Netlink’s Business Analytics platform is a comprehensive on-demand solution, meaning no Capex investment. It can be accessed via a Web browser from any device and scale from a department to a full enterprise. Dashboards can be shared among teams via the collaboration features. The features are geared toward sales, with advanced analytic capabilities around sales & inventory forecasting, voice and text analytics, fraud detection, buying propensity, sentiment, and customer churn analysis.
Domo is another cloud-based business management suite is browser-accessible and scales from a small business to a giant enterprise. It provides analysis on all business-level activity, like top selling products, forecasting, marketing return on investment and cash balances. It offers interactive visualization tools and instant access to company-wide data via customized dashboards.
Style Intelligence is a business intelligence software platform that allows users to create dashboards, visual analyses and reports via a data engine that integrates data from multiple sources such as OLAP servers, ERP apps, relational databases and more. InetSoft’s proprietary Data Block technology enables the data mashups to take place in real time. Data and reports can be accessed via dashboards, enterprise reports, scorecards and exception alerts.

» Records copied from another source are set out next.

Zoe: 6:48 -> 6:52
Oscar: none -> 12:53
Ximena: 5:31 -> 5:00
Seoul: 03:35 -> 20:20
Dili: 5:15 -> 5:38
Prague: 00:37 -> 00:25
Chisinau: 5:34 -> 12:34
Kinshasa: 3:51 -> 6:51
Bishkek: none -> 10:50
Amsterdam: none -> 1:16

Dataiku develops Dataiku Data Science Studio (DSS), a data analysis and collaboration platform that helps data analysts work together with data scientists to build more meaningful data applications. It helps prototype and build data-driven models and extract data from a variety of sources, from databases to Big Data repositories.

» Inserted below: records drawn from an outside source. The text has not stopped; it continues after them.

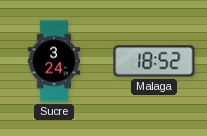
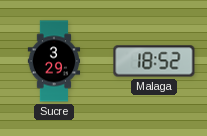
Sucre: 3:24 -> 3:29
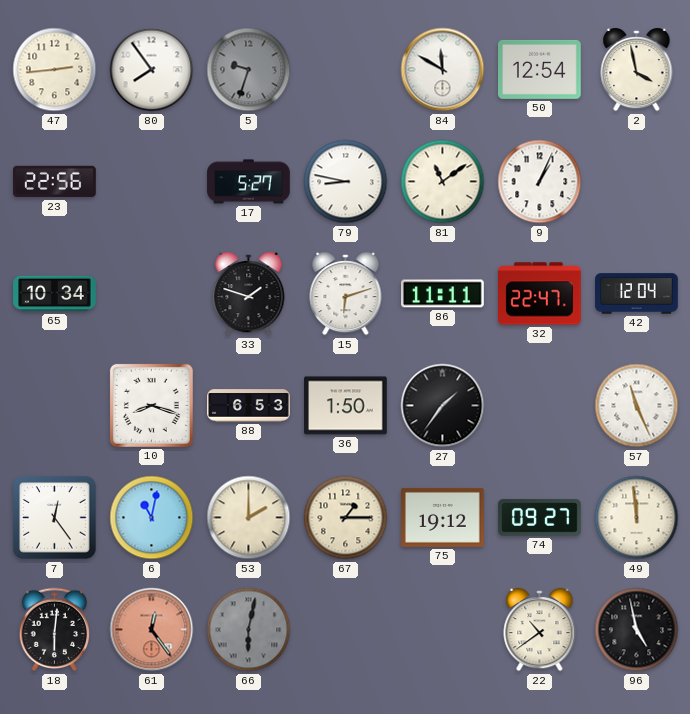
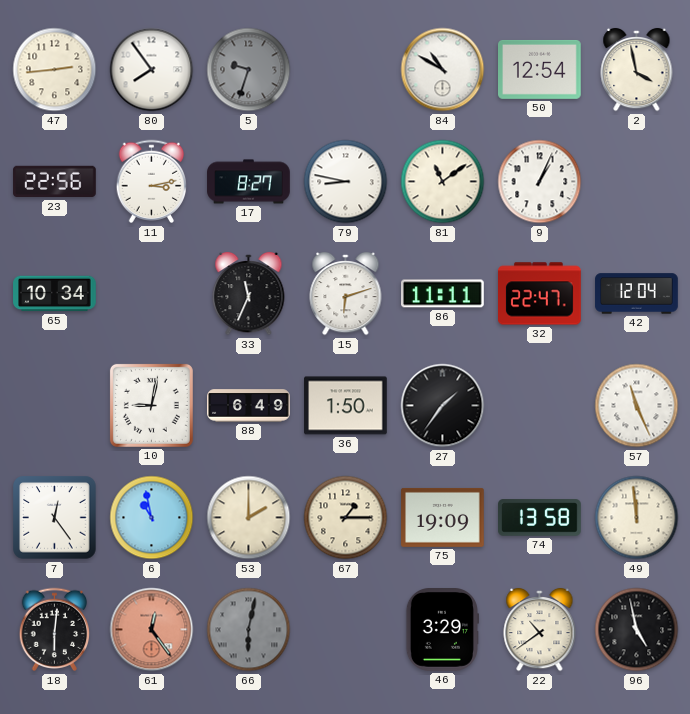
84: 11:50 -> 10:50
11: none -> 3:13
17: 5:27 -> 8:27
33: 1:48 -> 11:34
10: 8:18 -> 9:02
88: 6:53 -> 6:49
6: 11:02 -> 10:58
75: 19:12 -> 19:09
74: 09:27 -> 13:58
46: none -> 3:29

Python is already a popular language because it’s powerful and easy to learn. Over the years, analytics features have been added, making it increasingly popular with developers looking to do analytics apps but wanting more power than the R language. R is built for one thing, statistical analysis, but Python can do analytics plus many other functions and types of apps, including machine learning and analytics.
12) Apache Spark
Spark is Big Data analytics designed to run in-memory. Early Big Data systems like Hadoop were batch processes that ran during low utilization (at night) and were disk-based. Spark is meant to run in real time and entirely in memory, thus allowing for much faster real-time analytics. Spark has easy integration with the Hadoop ecosystem and its own machine learning library. And it’s open source, which means it’s free.
13) SAS Institute
SAS is a long-time BI vendor, so its move into analytics was only natural. to be widely used in the industry. Two of its major apps are SAS Enterprise Miner and SAS Visual Analytics. Enterprise Miner is good for core statistical analysis, data analytics and machine learning. It’s mature and has been around a while, with a lot of macros and code for specific uses. Visual Analytics is newer and designed to run in distributed memory on top of Hadoop.

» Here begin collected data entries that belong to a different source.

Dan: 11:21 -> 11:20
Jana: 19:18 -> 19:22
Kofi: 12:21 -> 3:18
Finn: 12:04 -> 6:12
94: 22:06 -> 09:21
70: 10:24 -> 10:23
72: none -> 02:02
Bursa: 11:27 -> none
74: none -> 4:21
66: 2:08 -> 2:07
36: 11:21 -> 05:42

Tableau is a data visualization software package and one of the most popular on the market. It’s a fast visualization software which lets you explore data and make all kinds of analysis and observations by drag and drop interfaces. Its intelligent algorithms figure out the type of data and the best method available to process it. You can easily build dashboards with the GUI and connect to a host of analytical apps, including R.
Splunk Enterprise started out as a log-analysis tool, but has grown to become a broad based platform for searching, monitoring, and analyzing machine-generated Big Data. The software can import data from a variety of sources, from logs to data collected by Big Data applications such as Hadoop or sensors. It then generates reports a non-IT business person can easily read and understand.